В то же время ему не отделаться было от мысли, что Небесный Отец далеко, что Промысел Его терпит сбои, как компьютерная программа, которую со всех сторон атакуют обезумевшие хакеры.
«Суть и цена меры в том, — безуспешно попытался распрямить свою свечу Савва, — чтобы поймать и скорректировать движение маятника. Историей руководят ловцы, корректировщики маятника, предлагающие людям взамен обветшавшей, прохудившейся, не выполняющей возложенных на нее функций, прежней меры, новую, более совершенную, которой можно измерить все, включая СПИД, компьютерные вирусы, коровье бешенство, место и роль Господа Бога в бытии человечества и отдельно взятой личности».
«Равно как и капитал, собственность, социальную справедливость и государственное устройство, — добавил Никита. — Причем так, чтобы ловцу, корректировщику отвалилось по полной».
«Разве можно обвинять занятую приготовлением обеда кухарку в том, что она возьмет да съест приглянувшийся кусочек?» — рассмеялся, нисколько не обидевшись, Савва.
Никита хотел возразить, что маятник незачем ловить, потому что уловление, корректировка маятника предполагает нарушение его естественного движения.
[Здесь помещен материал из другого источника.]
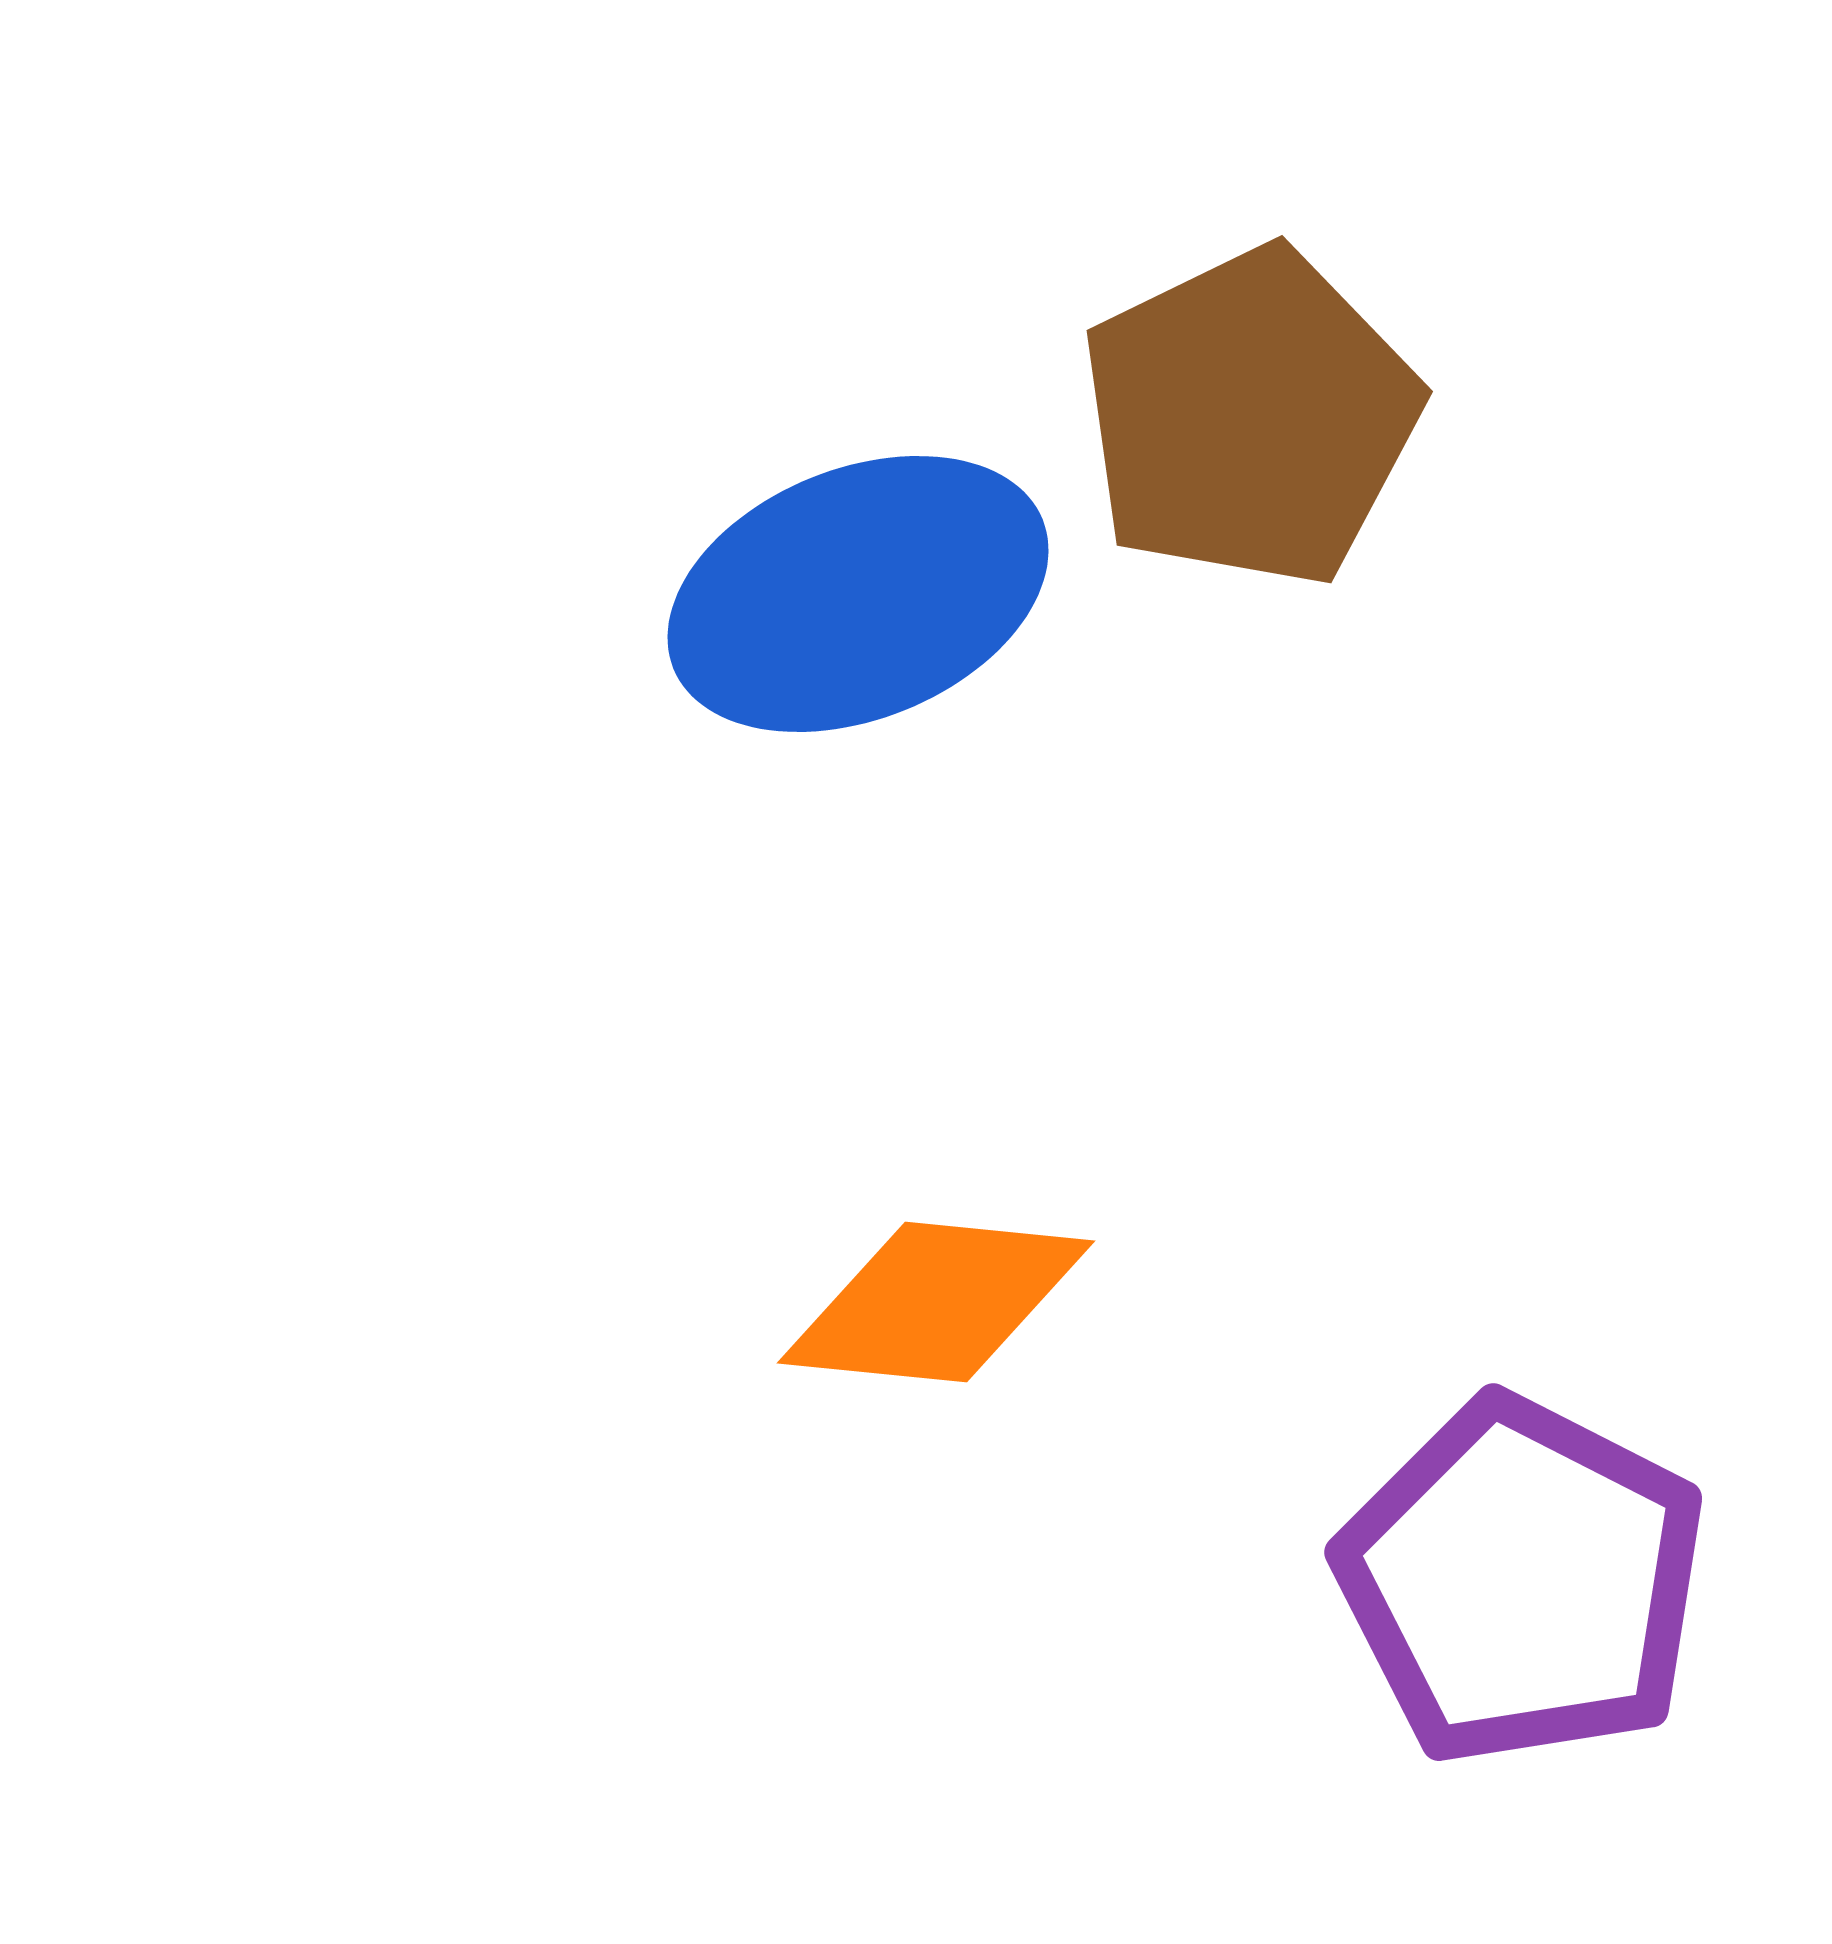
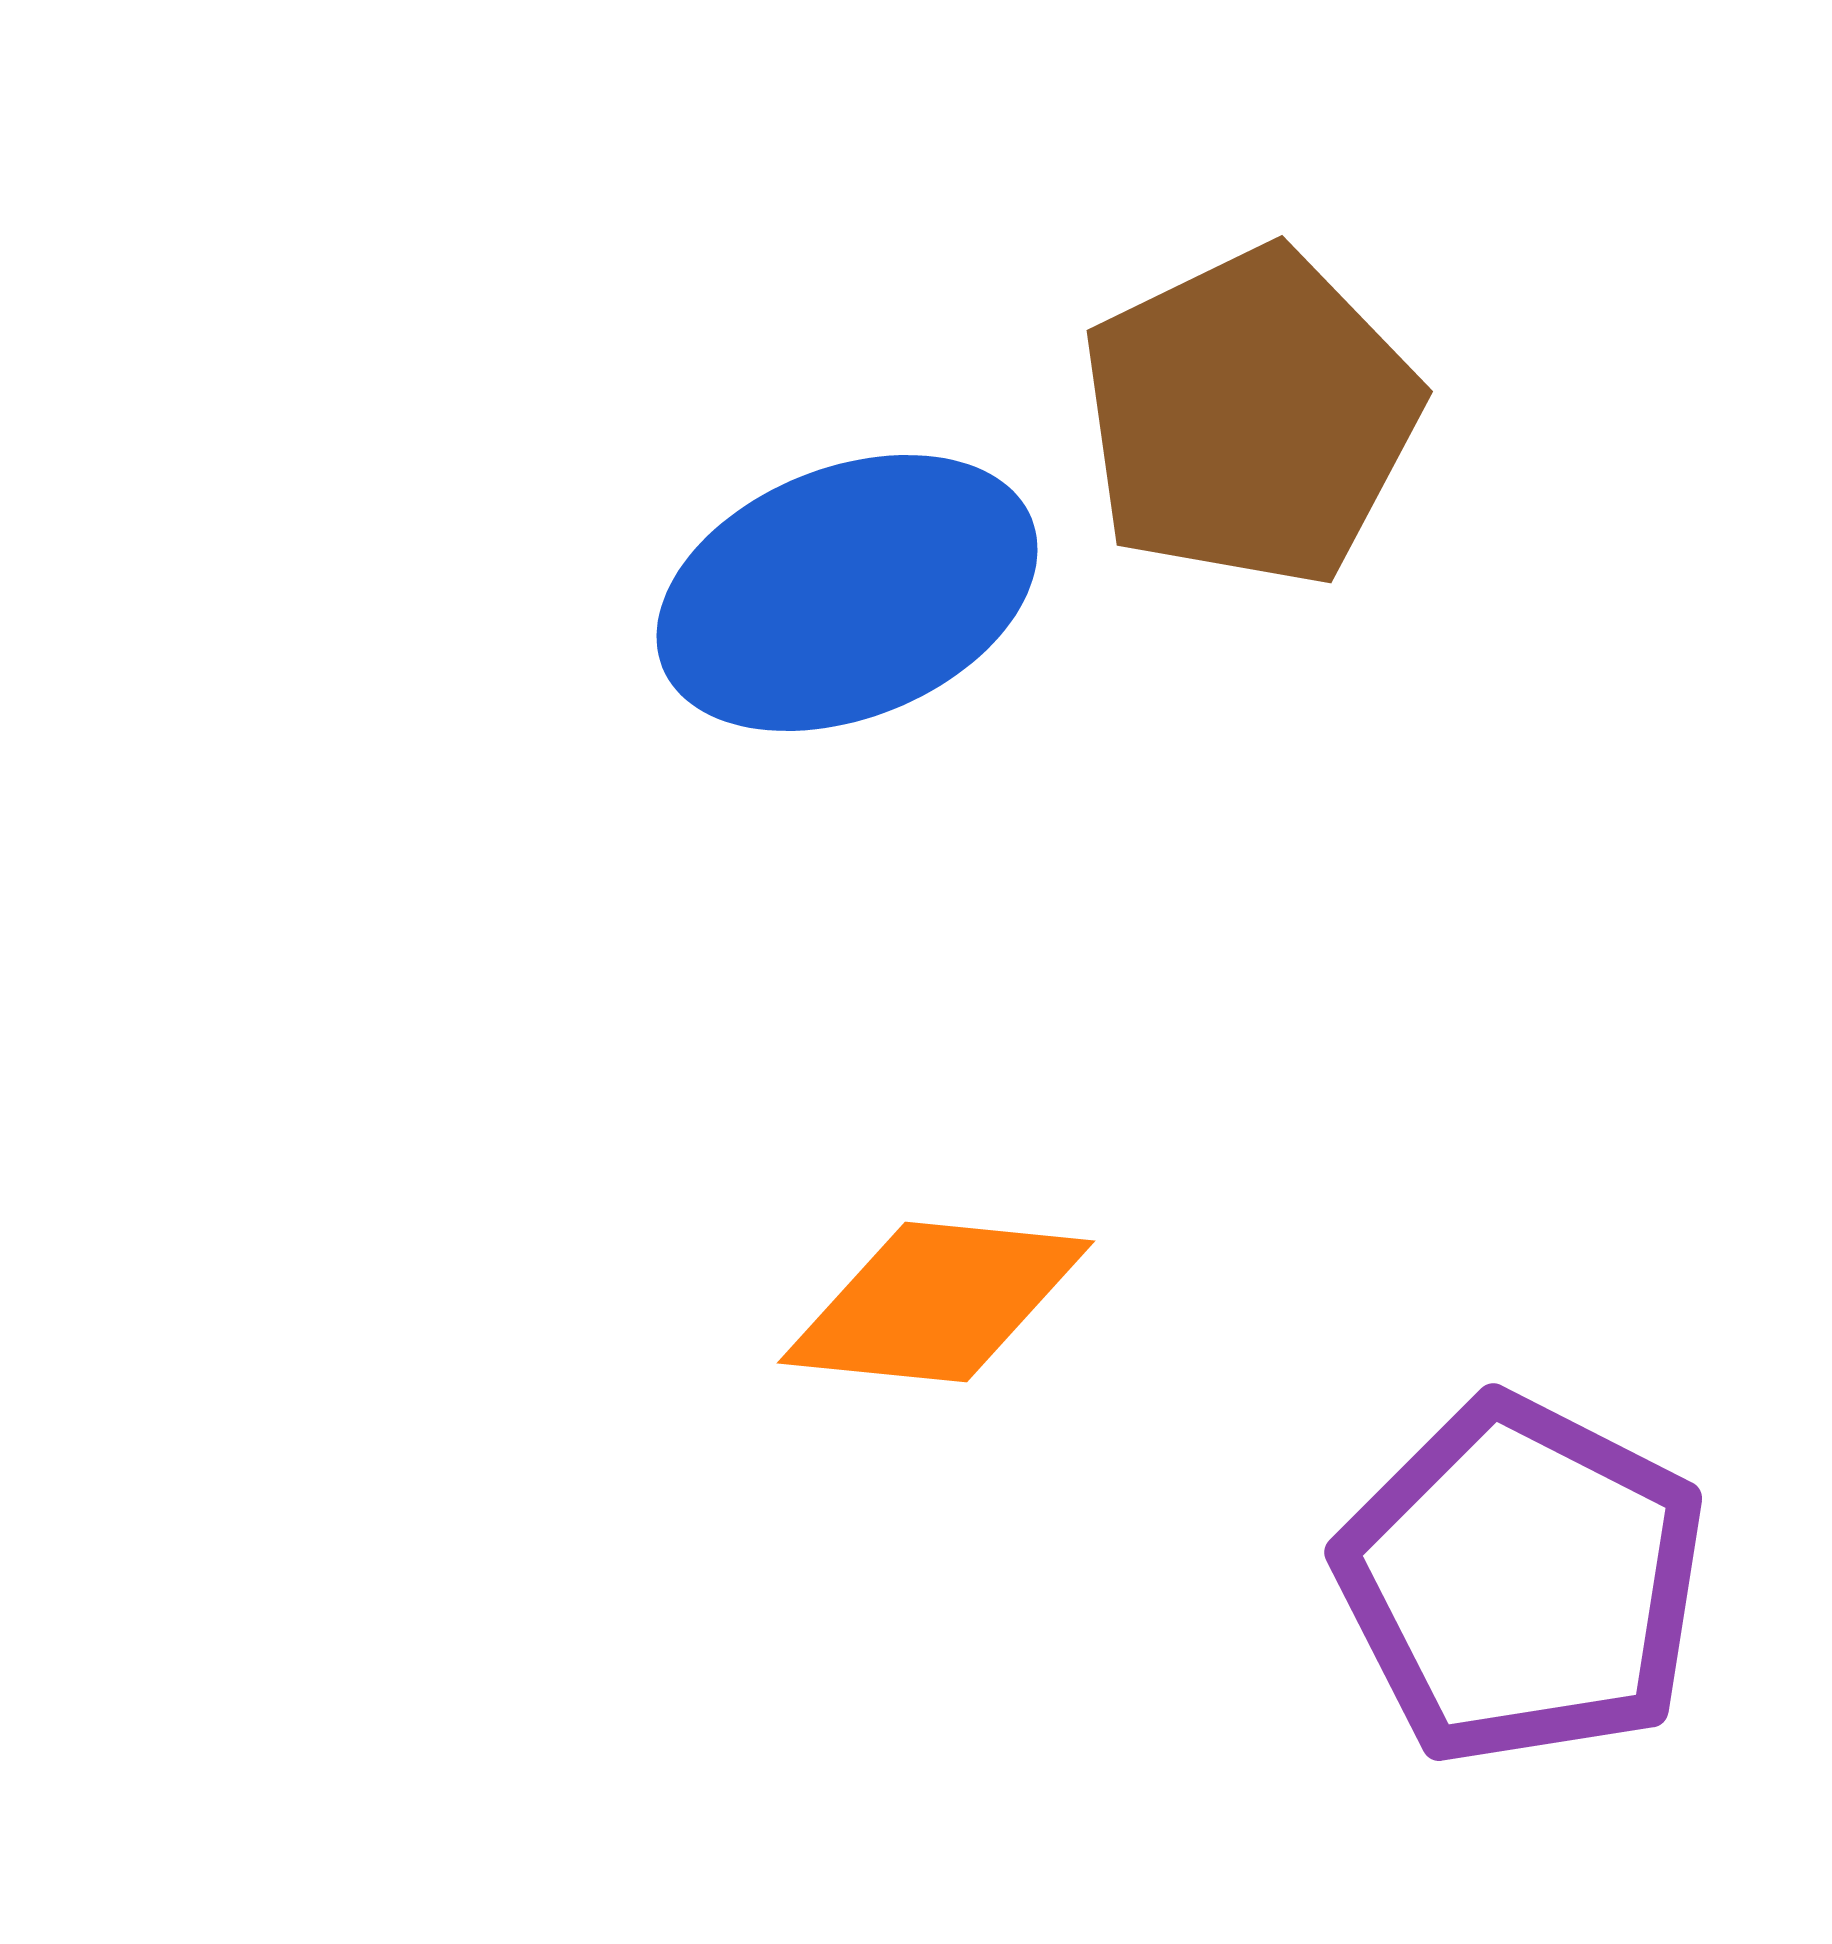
blue ellipse: moved 11 px left, 1 px up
И, стало быть, это не управление историей, а ее торможение, перевод (сугубо временный и крайне для большинства людей болезненный) на рельсы, ведущие в никуда. Но ведь, спохватился Никита, и Иисус в свое время скорректировал движение маятника. Получается, что корректировка может быть как правильной, в смысле единственно возможной, так и ложной, когда из всех зол выбирается худшее, или все (почему зло не имеет множественного числа?) сразу?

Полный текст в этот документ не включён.